Whale Rider

Whales. Maori. Hilarity Ensues
dir: Niki Caro
2003
Whale Rider is certainly a touching, sweet film, but people shouldn’t make the mistake of thinking that it’s a children’s movie. It is a story of far greater complexity and depth than what one comes to expect from films that seem to be aimed at the kiddie market.
It’s clear, at least to me that there is much more going on here. As well, dismissing it as a glib post-feminist treatise about how wonderful girl power is would be doing the film a disservice, and would denigrate the work all the people involved put into crafting this little gem of a film. It is not a masterpiece by any estimation. It is however a sweet film about a little girl finding her destiny and teaching an old man that the links between the past, present and future can be strongest in the places we are least able to see.
You have to like a film where an old dog learns new tricks. Too often are we saddled with naïve, self-serving stories about old people whose wisdom and experience exist as a beacon, a lighthouse sanctuary for the young above the treacherous shoals of modern life. From that vantage point they can dish out little slices of pious non sequiturs to the thirsty ears of stupid young people and make audiences go “Awww” as if Forrest Gump’s in the house again. Personally I think it’s bullshit. I’ve known plenty of old people, and for each one that has experienced and tasted life, and actually is wise and able to transfer that wisdom to others, you have hundreds of the aged whose most profound thought is figuring out when to get their colostomy bag emptied.
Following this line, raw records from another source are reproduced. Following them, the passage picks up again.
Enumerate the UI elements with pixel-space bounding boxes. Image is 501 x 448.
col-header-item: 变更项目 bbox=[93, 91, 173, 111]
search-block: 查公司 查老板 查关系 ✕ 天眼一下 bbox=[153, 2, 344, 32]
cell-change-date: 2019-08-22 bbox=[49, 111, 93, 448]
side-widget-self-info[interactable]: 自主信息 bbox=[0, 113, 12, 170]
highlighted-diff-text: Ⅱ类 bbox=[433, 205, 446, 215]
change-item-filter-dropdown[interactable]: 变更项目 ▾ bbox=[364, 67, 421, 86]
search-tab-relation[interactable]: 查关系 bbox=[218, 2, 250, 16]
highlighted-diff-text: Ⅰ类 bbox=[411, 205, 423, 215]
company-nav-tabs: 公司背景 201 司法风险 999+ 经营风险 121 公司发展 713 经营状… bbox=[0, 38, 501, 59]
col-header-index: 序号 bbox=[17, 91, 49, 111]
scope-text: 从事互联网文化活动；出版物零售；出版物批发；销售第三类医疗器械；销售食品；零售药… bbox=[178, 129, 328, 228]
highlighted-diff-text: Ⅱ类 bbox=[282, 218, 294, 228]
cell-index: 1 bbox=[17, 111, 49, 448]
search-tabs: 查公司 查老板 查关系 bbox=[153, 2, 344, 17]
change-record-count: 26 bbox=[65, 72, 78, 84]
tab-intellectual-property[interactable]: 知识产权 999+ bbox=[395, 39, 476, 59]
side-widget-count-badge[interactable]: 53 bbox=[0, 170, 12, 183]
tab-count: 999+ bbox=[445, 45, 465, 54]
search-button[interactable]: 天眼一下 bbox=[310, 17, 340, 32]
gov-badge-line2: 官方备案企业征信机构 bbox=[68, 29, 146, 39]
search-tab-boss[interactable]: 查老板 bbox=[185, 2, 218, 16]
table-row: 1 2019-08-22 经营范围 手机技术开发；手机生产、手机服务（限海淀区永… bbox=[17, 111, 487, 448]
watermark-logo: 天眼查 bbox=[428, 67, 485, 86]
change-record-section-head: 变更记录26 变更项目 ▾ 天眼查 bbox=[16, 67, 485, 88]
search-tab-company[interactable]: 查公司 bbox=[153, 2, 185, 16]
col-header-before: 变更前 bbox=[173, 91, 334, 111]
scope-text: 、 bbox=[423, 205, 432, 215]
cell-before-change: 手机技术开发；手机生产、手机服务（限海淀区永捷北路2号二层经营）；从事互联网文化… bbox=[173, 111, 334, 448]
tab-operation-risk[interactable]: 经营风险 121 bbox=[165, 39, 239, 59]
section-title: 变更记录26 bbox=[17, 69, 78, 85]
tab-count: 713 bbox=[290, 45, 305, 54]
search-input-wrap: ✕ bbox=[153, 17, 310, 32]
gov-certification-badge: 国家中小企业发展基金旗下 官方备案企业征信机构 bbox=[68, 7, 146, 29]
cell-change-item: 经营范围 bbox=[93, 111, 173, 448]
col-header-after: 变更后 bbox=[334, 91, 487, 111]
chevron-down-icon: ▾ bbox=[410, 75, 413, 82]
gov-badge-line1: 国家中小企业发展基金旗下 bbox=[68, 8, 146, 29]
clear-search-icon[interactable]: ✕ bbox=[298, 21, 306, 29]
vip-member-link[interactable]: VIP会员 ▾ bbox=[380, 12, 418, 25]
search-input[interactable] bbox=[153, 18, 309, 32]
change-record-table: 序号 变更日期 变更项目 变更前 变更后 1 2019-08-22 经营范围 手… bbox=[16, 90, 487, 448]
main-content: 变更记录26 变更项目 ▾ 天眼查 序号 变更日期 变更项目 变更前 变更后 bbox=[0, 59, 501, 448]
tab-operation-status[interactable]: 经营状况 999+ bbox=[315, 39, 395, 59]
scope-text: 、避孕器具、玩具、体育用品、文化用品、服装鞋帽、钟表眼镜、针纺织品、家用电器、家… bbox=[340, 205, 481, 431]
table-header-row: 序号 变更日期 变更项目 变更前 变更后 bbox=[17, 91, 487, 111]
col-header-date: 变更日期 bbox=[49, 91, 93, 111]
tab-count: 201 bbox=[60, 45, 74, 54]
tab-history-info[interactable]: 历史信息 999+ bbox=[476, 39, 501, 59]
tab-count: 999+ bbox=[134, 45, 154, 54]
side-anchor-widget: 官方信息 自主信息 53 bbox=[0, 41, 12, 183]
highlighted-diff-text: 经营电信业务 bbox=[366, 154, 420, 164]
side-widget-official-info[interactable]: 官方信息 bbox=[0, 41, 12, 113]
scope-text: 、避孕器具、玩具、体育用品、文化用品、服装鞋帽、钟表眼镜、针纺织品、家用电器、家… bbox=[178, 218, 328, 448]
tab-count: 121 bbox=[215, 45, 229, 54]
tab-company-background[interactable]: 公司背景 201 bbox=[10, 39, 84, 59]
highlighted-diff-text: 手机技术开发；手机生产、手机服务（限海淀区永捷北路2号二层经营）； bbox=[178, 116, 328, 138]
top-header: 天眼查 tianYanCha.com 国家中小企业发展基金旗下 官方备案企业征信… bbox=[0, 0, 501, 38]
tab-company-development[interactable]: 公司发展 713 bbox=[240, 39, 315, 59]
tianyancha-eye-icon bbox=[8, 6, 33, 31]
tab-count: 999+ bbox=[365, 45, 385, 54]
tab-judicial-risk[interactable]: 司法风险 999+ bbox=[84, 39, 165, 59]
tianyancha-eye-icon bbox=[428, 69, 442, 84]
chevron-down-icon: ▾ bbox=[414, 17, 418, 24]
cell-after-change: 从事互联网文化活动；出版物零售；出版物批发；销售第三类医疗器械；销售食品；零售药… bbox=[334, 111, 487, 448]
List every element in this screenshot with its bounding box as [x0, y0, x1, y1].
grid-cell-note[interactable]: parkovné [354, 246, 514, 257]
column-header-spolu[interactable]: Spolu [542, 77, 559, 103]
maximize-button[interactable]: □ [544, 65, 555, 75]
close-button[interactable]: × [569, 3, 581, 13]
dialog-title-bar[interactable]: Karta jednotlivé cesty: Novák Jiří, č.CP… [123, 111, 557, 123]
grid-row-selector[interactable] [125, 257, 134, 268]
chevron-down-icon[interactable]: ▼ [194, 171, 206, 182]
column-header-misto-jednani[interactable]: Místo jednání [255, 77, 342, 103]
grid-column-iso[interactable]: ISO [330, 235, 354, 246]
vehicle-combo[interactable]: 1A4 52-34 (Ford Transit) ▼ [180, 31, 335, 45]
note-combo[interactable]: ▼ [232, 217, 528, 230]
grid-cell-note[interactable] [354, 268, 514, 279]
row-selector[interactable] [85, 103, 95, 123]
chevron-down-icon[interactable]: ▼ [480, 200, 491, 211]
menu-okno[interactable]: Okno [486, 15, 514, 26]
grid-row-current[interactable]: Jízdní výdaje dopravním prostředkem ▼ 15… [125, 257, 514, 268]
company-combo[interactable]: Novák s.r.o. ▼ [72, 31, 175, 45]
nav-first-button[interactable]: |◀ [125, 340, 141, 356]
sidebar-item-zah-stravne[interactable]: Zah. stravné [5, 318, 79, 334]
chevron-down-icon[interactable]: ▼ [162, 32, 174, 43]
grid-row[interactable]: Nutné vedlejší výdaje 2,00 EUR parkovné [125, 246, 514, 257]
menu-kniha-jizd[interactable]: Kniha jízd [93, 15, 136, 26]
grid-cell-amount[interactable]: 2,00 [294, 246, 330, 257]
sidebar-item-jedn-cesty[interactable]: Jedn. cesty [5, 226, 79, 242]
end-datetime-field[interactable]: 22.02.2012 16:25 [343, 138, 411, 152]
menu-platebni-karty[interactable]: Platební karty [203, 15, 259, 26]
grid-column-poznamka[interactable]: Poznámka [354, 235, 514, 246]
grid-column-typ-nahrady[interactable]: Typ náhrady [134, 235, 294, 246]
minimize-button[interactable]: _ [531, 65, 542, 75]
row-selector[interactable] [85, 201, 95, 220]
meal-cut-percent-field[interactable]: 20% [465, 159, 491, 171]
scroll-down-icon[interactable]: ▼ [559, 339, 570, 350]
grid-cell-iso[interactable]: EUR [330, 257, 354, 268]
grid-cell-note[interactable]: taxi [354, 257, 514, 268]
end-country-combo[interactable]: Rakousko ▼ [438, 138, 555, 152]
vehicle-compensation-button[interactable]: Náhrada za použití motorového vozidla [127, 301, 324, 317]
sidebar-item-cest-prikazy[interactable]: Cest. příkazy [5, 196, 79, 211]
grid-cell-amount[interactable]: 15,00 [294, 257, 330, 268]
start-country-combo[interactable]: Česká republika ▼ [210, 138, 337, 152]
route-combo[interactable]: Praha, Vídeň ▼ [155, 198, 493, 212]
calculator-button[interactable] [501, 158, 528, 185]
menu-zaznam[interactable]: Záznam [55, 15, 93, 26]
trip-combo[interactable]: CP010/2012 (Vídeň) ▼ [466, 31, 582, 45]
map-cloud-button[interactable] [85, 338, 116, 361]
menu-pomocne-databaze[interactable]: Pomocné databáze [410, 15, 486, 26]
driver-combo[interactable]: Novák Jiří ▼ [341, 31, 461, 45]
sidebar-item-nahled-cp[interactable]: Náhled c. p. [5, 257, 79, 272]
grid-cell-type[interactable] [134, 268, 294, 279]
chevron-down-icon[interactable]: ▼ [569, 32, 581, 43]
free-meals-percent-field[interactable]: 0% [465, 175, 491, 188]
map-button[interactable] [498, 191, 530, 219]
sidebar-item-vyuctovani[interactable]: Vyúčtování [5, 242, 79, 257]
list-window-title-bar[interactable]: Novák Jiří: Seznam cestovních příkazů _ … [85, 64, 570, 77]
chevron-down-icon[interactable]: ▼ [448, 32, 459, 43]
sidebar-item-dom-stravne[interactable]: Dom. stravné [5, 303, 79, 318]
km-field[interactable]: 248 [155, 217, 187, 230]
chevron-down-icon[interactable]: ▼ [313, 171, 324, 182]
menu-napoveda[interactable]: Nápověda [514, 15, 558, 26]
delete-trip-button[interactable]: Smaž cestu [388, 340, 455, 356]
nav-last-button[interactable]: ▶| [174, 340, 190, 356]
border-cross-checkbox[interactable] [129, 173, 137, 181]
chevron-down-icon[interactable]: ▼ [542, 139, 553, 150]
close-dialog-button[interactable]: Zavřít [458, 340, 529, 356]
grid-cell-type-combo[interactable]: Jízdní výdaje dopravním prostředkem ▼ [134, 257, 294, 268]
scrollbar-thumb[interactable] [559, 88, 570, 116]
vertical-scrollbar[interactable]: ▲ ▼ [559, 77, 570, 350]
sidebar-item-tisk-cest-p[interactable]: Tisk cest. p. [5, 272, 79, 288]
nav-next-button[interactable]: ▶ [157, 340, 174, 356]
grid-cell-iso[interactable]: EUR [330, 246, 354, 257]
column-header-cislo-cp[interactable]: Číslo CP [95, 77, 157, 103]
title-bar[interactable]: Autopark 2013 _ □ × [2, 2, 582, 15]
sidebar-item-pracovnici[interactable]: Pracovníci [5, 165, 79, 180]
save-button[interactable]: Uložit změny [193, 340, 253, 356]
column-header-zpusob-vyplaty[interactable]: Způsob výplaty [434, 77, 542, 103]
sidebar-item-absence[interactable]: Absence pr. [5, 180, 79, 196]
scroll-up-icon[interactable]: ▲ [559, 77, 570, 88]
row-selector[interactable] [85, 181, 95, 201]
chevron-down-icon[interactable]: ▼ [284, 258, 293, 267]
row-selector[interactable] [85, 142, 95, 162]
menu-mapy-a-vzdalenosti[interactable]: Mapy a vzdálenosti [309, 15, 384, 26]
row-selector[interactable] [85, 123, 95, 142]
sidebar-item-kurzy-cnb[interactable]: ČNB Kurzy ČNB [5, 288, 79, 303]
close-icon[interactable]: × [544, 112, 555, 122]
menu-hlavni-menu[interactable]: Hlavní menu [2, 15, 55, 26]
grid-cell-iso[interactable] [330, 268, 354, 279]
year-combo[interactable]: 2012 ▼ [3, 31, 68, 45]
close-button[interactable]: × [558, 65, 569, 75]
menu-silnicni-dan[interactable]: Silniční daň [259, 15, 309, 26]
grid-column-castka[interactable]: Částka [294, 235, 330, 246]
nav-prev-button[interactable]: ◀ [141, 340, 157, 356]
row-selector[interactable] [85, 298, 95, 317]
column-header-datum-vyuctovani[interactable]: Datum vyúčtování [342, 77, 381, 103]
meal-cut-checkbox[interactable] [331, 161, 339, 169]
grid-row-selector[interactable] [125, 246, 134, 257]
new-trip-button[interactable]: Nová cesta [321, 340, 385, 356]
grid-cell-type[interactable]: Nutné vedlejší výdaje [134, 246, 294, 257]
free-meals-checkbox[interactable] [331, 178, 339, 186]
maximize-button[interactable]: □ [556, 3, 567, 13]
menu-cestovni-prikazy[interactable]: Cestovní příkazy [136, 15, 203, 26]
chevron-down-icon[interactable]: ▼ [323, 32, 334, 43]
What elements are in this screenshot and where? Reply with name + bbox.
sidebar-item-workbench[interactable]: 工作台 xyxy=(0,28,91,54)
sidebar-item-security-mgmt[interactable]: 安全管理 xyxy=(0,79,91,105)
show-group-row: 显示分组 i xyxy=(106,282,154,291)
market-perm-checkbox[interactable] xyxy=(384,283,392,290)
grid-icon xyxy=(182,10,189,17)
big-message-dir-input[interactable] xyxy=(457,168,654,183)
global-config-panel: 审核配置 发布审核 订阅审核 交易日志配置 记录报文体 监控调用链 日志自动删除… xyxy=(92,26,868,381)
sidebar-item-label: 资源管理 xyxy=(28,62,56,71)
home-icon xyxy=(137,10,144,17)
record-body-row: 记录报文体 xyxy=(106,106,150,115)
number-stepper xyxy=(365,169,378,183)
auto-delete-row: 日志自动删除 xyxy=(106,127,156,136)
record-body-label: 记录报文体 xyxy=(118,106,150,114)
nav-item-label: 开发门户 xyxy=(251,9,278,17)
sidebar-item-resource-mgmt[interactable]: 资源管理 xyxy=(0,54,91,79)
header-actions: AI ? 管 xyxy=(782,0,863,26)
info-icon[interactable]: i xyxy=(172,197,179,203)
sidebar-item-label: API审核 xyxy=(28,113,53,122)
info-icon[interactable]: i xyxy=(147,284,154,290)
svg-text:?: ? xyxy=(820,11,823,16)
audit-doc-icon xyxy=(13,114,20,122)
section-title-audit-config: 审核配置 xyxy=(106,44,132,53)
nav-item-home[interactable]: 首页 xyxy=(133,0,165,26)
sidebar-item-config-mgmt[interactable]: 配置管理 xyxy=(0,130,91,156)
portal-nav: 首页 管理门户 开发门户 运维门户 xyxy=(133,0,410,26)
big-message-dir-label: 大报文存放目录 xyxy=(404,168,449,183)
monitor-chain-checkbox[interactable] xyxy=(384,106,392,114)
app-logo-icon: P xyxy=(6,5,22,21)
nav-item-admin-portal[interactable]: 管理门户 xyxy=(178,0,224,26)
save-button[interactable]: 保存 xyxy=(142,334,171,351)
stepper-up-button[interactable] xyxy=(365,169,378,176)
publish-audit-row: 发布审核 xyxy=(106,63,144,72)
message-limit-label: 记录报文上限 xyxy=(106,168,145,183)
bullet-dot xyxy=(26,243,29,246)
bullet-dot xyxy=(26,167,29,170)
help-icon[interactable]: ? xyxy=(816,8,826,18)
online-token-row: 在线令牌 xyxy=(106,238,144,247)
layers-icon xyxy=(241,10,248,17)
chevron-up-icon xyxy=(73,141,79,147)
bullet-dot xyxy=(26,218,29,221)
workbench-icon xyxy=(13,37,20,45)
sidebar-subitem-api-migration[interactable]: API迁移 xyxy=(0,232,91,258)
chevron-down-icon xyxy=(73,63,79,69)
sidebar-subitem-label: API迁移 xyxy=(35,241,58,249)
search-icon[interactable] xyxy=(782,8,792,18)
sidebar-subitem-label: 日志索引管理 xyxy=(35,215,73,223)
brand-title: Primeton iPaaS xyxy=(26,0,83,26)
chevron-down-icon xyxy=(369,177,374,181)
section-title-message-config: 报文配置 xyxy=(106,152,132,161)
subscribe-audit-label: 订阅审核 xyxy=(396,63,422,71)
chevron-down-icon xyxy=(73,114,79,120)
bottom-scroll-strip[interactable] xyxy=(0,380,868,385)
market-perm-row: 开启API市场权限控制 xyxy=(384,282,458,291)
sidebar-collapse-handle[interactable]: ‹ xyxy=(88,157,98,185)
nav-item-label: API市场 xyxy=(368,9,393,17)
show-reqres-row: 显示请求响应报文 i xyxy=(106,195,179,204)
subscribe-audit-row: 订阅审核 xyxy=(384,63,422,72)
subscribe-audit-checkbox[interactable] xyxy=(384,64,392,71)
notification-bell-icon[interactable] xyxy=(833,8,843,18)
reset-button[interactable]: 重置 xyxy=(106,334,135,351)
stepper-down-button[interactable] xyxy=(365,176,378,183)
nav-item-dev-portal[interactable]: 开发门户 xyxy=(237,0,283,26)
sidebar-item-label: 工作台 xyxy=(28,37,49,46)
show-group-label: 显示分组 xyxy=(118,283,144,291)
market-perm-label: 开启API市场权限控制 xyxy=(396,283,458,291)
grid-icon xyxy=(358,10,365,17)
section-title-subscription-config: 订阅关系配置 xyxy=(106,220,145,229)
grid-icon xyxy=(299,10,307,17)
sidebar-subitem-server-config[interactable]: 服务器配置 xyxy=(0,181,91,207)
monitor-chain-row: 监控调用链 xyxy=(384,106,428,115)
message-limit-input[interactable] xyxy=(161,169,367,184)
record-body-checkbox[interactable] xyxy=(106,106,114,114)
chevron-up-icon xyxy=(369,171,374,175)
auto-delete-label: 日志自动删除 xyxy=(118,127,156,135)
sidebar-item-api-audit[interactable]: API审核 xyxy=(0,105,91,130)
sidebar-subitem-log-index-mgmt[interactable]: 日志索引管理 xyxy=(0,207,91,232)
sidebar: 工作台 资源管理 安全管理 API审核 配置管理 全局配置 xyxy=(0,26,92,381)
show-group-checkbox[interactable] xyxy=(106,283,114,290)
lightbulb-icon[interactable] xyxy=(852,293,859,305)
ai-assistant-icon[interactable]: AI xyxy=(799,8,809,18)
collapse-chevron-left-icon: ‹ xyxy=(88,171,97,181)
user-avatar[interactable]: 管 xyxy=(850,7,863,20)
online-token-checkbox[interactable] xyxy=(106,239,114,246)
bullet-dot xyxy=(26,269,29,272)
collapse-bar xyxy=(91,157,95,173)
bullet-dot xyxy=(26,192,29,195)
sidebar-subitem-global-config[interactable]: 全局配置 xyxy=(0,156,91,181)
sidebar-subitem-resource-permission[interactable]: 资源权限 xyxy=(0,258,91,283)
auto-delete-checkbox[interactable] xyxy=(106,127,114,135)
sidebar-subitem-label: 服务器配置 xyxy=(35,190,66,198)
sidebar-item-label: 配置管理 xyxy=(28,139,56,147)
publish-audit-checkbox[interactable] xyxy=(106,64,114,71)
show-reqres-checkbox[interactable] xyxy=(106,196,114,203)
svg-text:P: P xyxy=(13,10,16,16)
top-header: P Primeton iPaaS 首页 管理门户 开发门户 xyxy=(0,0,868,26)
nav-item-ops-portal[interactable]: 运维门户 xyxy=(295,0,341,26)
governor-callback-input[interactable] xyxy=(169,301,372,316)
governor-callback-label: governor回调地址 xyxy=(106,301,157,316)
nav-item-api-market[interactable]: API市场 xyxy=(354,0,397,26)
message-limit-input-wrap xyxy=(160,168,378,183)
Anyone that’s worked in a hospital or in an old folk’s home knows exactly what I’m talking about.
But the old dog in this film, Koro (played superbly by Rawiri Paratene) is a genuinely wise and venerable elder. That wisdom and experience doesn’t prevent him from acting the stubborn old fool, however, until it’s almost too late to come back. Though gruff and sometimes nasty, at least for myself he never stopped being a sympathetic character. The reason is that his actions are motivated from a sense of the profound importance of his people’s heritage, the all-encompassing nature of the legends of his people, and the dissolution of that validity through two factors: a) the abandonment of the old ways in modern life and b), the lack of an heir to the heritage of their creator, Paikea, from whom the tribal leaders (mythically) descend from. And from whom our main characters descend as well.